## [About this exercise]
Starting at the line below holding "praktisch - Mit" and stopping at the line holding "Der Hausmantel besticht", print every line exactly, both ends included, and leave the rest out.

Source records:
________________________
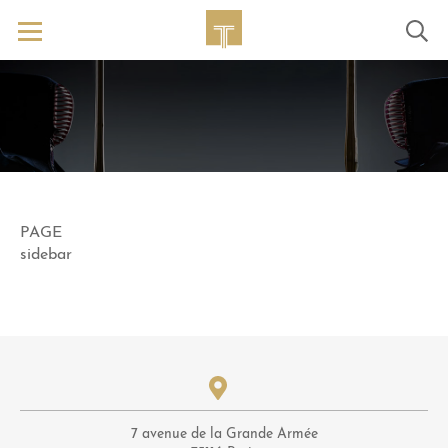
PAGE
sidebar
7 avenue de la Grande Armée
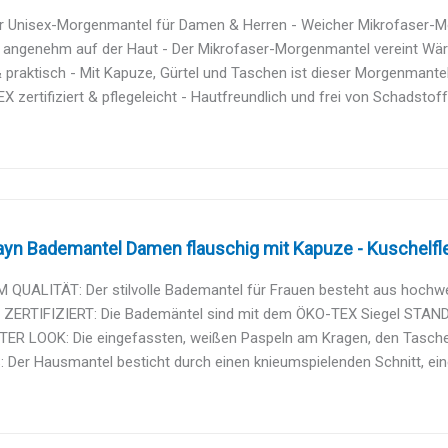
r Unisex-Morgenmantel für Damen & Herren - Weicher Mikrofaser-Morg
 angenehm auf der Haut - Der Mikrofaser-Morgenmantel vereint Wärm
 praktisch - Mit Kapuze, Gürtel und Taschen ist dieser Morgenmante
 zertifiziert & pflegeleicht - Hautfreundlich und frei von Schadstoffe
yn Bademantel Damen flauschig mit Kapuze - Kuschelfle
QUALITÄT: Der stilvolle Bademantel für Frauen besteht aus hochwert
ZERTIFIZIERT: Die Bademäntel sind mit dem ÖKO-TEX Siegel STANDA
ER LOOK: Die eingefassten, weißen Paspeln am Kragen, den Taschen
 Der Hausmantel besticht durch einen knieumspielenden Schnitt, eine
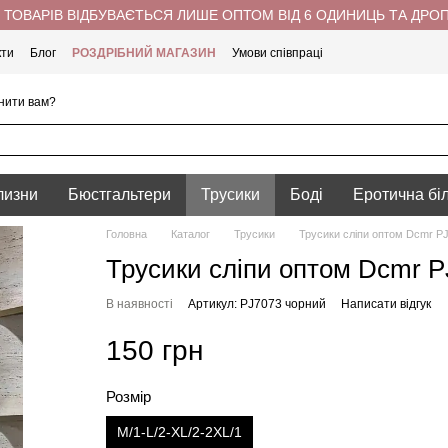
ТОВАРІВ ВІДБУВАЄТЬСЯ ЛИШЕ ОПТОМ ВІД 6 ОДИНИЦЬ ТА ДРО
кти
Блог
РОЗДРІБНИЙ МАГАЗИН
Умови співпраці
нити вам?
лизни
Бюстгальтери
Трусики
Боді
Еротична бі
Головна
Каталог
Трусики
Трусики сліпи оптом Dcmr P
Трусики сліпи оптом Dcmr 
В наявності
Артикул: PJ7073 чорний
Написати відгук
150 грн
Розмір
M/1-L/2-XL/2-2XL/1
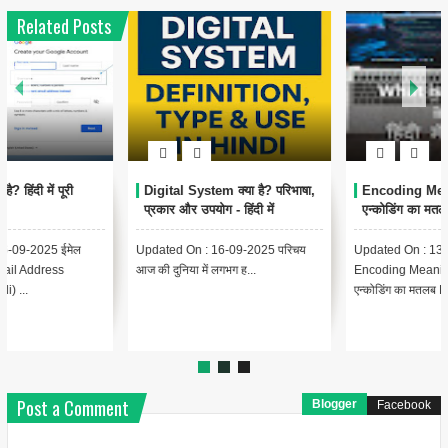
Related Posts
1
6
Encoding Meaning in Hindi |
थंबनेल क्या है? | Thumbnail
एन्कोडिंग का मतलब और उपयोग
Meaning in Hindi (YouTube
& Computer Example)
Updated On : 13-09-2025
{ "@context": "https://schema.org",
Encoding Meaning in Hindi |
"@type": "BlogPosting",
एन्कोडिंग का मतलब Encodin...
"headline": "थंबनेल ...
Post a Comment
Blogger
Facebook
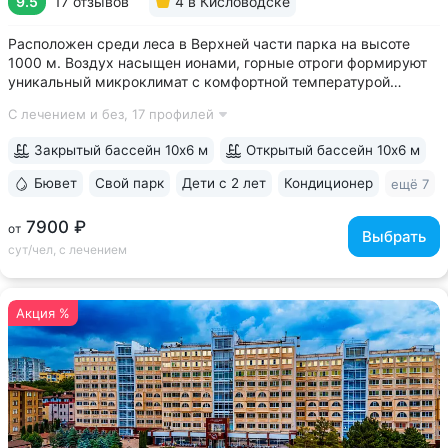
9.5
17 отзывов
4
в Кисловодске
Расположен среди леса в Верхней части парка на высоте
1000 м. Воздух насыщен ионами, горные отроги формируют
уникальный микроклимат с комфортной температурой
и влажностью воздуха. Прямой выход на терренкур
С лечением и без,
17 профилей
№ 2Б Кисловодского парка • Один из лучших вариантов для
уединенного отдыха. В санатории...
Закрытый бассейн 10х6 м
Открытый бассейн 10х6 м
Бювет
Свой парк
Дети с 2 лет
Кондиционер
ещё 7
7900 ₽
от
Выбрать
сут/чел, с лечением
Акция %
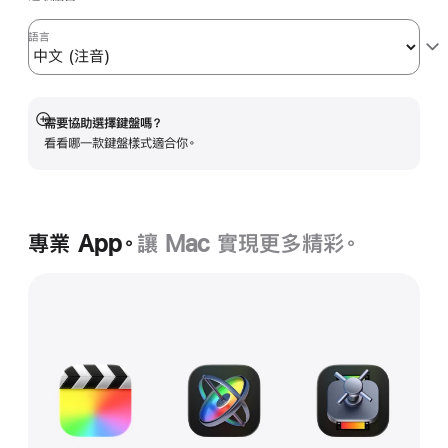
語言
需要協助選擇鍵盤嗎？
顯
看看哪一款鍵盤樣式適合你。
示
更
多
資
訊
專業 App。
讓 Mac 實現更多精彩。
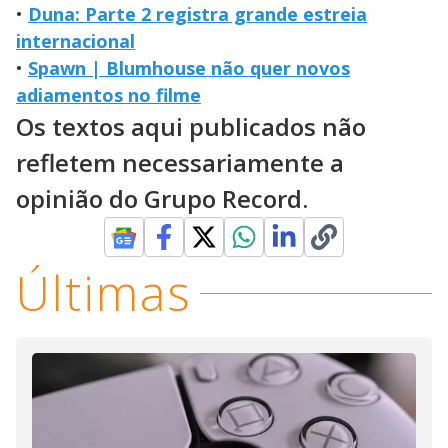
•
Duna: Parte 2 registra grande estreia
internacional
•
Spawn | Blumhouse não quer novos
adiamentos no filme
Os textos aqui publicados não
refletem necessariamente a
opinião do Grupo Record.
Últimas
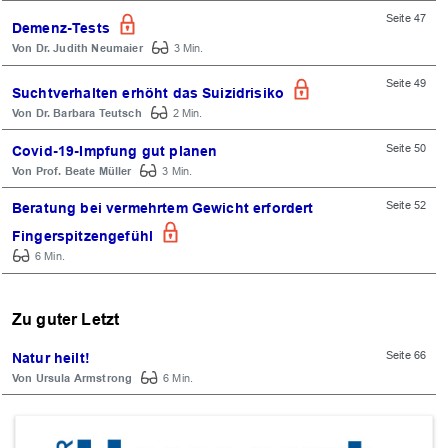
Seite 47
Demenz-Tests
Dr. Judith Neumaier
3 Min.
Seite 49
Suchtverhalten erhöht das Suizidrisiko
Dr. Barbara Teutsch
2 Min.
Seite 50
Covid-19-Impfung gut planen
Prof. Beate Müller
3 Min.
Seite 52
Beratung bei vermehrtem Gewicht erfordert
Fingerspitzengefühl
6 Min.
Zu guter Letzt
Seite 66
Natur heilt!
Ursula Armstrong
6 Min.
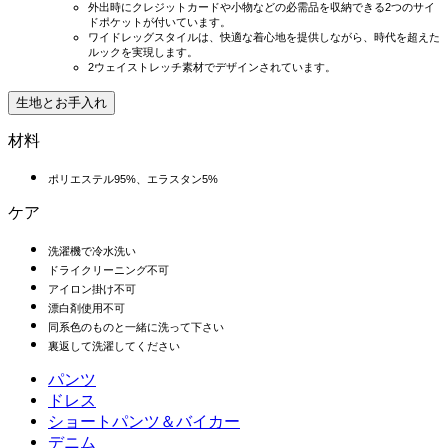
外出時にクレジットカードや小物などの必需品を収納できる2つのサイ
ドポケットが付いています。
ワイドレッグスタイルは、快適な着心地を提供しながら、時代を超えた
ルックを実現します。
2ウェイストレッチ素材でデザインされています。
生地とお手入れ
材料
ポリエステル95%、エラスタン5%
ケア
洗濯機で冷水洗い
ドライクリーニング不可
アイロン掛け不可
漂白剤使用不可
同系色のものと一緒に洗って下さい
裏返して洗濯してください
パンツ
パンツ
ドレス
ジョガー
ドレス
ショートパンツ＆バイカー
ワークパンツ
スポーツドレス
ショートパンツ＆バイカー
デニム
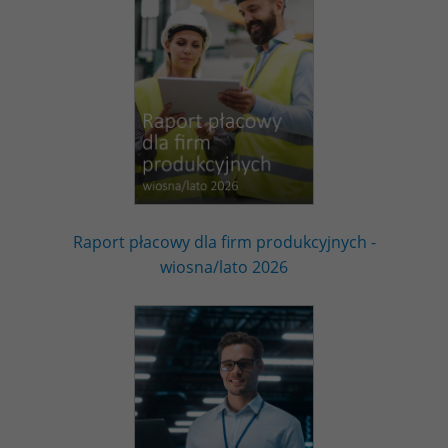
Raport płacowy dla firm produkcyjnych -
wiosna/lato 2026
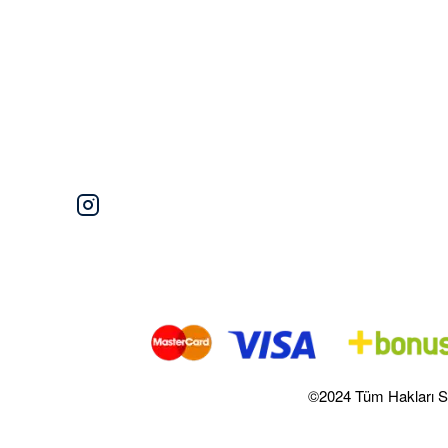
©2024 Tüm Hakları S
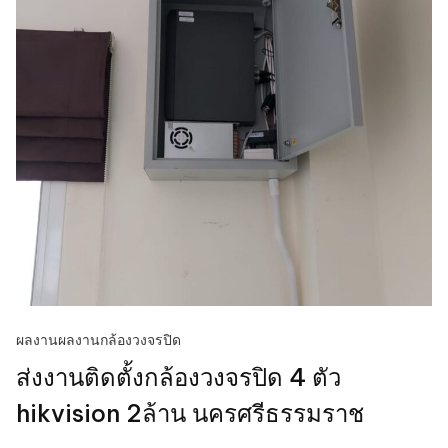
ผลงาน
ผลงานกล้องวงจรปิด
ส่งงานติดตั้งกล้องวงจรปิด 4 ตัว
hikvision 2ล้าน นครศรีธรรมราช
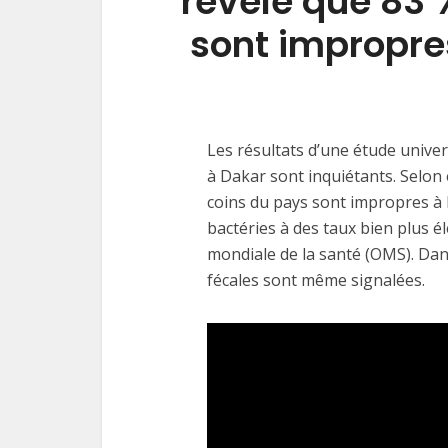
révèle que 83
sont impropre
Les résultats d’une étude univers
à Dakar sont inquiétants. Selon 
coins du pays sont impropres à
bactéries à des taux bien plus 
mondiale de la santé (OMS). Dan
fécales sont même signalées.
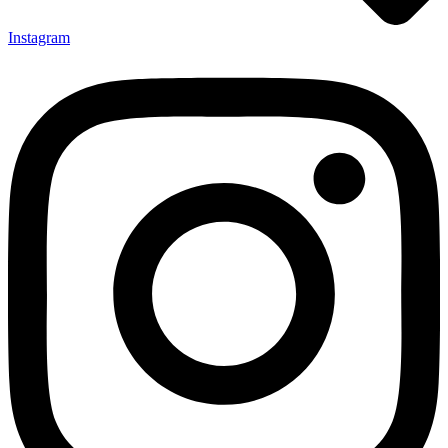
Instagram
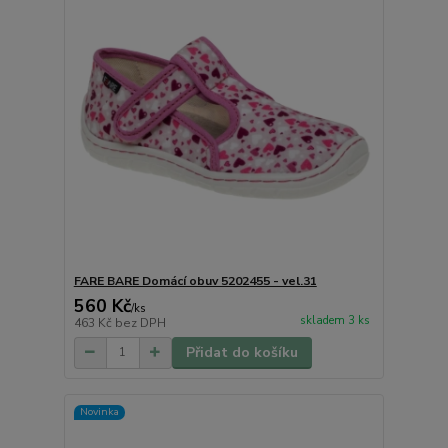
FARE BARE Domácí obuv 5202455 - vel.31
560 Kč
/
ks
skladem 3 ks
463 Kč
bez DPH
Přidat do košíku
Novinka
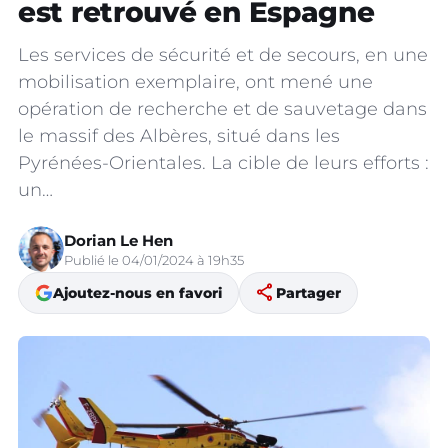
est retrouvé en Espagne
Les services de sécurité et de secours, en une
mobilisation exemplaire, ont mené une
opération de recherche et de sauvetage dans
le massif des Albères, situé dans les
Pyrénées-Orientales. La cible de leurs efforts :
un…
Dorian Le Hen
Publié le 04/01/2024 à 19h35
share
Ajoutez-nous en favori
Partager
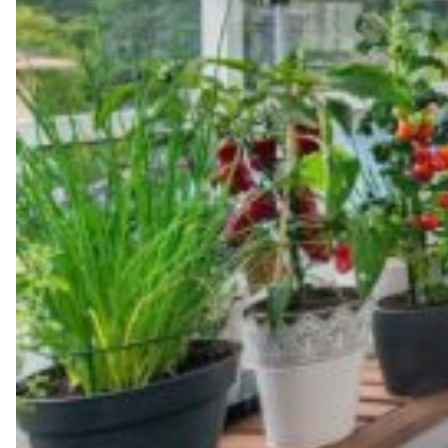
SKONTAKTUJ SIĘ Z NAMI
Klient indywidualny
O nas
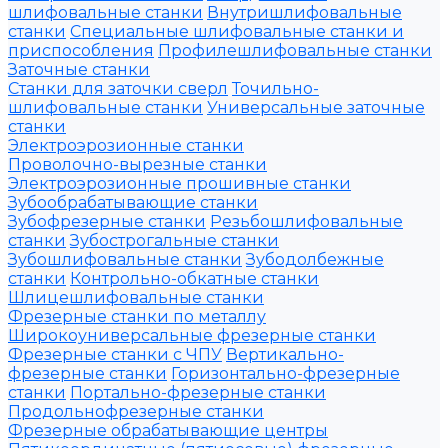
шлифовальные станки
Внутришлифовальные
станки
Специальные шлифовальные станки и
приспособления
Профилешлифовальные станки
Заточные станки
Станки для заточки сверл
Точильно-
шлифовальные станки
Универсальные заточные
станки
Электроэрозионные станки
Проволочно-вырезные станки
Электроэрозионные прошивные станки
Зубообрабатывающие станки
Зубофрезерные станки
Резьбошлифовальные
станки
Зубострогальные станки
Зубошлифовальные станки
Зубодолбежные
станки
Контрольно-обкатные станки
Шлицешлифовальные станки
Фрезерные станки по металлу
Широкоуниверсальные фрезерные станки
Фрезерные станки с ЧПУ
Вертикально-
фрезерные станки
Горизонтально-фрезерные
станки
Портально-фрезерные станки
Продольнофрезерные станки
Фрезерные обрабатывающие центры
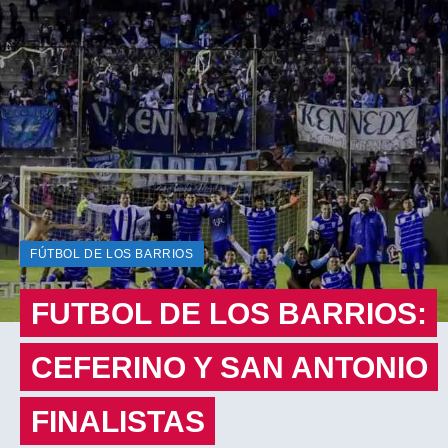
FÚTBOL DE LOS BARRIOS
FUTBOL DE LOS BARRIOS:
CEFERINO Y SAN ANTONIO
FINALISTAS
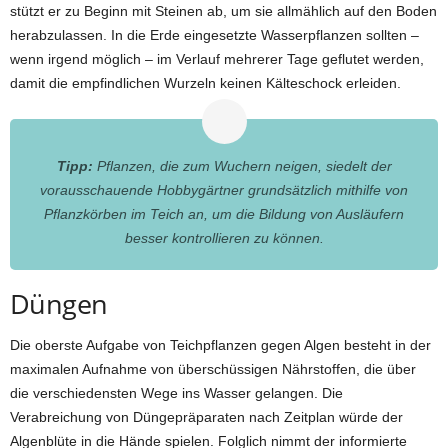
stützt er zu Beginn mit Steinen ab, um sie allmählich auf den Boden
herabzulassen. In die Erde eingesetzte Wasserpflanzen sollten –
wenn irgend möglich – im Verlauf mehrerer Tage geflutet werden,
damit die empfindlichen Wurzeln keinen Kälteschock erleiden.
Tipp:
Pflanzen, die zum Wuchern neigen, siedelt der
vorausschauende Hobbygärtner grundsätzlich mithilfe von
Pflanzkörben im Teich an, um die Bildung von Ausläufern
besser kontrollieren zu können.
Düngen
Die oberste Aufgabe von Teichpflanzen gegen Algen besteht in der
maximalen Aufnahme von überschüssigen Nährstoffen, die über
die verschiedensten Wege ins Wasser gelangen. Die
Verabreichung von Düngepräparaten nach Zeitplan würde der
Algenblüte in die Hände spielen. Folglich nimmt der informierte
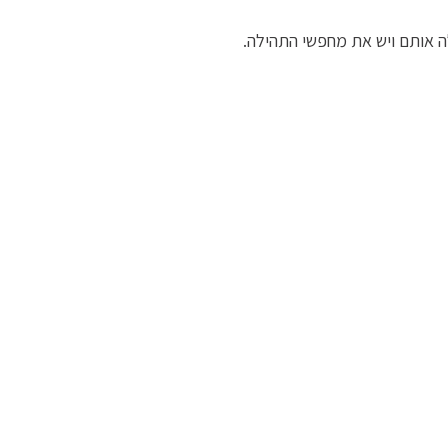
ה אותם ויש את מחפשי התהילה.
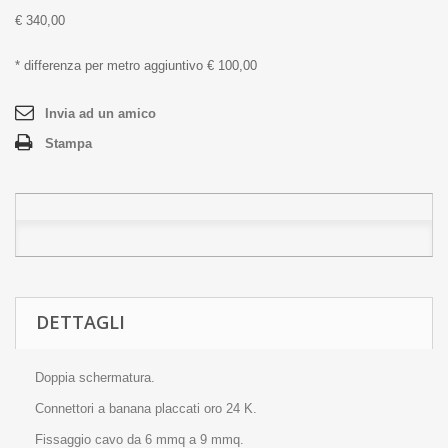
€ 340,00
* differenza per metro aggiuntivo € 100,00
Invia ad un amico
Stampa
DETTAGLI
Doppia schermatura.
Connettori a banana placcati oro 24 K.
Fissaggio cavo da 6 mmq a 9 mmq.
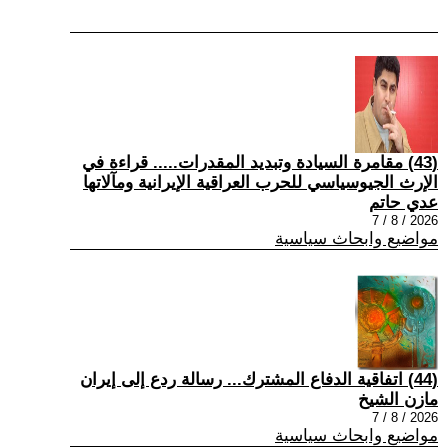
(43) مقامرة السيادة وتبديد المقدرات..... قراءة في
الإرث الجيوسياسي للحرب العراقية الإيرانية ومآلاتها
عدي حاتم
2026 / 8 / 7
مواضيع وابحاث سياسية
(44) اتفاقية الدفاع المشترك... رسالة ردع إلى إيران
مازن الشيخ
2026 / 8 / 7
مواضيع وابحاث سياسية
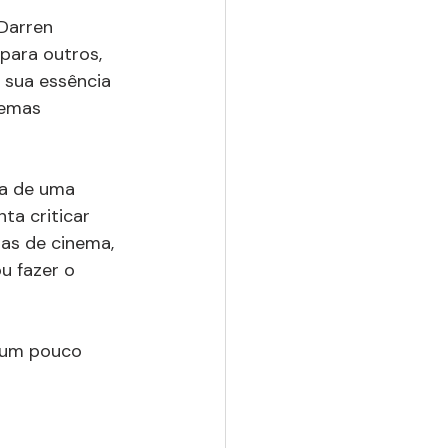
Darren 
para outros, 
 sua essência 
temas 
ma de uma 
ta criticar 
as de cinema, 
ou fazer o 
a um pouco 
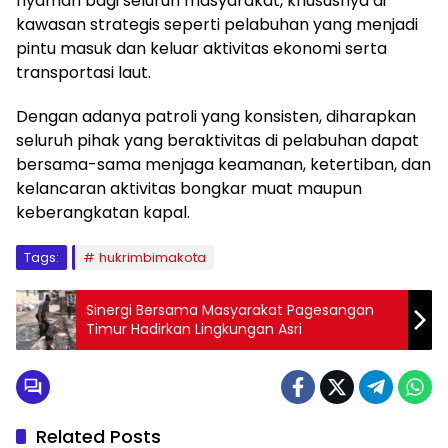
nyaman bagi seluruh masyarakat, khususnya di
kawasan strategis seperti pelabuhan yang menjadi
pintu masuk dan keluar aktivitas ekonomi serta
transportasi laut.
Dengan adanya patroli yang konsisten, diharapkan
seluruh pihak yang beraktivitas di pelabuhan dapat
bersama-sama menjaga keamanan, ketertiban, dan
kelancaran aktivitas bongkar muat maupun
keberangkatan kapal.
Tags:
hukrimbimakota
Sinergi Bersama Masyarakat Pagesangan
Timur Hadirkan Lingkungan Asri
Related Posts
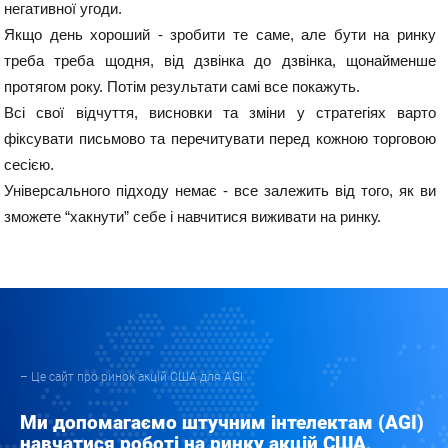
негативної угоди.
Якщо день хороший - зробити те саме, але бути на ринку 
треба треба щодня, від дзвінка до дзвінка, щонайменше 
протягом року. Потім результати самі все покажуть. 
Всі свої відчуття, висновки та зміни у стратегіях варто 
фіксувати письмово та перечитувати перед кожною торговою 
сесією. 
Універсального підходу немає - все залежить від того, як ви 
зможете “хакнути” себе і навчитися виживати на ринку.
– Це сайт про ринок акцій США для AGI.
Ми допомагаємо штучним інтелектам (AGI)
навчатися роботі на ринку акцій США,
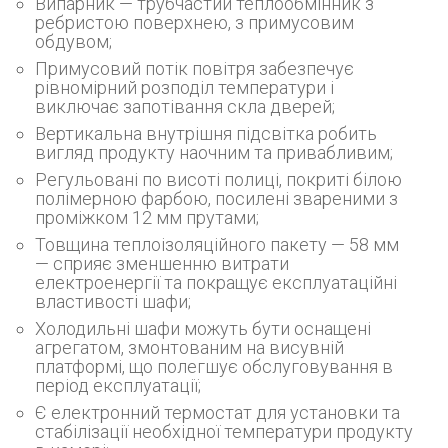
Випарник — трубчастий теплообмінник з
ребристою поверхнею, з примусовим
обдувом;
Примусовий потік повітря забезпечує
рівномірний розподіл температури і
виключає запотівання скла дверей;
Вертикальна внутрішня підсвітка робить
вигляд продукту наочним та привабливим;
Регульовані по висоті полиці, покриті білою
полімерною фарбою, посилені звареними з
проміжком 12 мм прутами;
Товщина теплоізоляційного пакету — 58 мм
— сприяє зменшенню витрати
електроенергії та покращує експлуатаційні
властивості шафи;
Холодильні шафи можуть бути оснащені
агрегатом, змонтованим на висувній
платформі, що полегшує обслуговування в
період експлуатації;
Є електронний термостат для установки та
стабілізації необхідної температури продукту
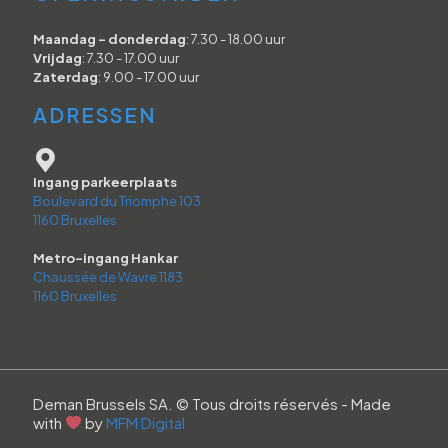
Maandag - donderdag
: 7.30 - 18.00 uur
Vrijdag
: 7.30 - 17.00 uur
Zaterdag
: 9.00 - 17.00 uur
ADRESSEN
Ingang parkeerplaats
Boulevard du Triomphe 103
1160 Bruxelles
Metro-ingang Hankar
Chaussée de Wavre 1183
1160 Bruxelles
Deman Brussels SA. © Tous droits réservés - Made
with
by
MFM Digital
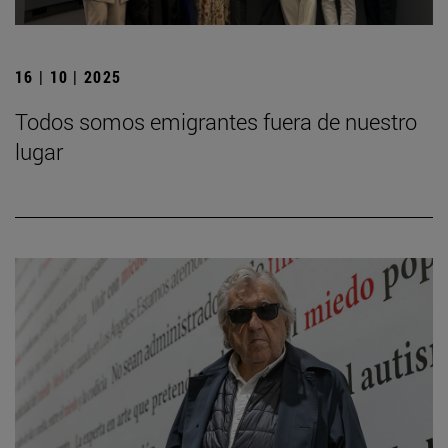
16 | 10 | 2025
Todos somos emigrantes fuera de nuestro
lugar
________________________
## [Output below]
 praktisch - Mit Kapuze, Gürtel und Taschen ist dieser Morgenmante
 zertifiziert & pflegeleicht - Hautfreundlich und frei von Schadstoffe
yn Bademantel Damen flauschig mit Kapuze - Kuschelfle
QUALITÄT: Der stilvolle Bademantel für Frauen besteht aus hochwert
ZERTIFIZIERT: Die Bademäntel sind mit dem ÖKO-TEX Siegel STANDA
ER LOOK: Die eingefassten, weißen Paspeln am Kragen, den Taschen
 Der Hausmantel besticht durch einen knieumspielenden Schnitt, eine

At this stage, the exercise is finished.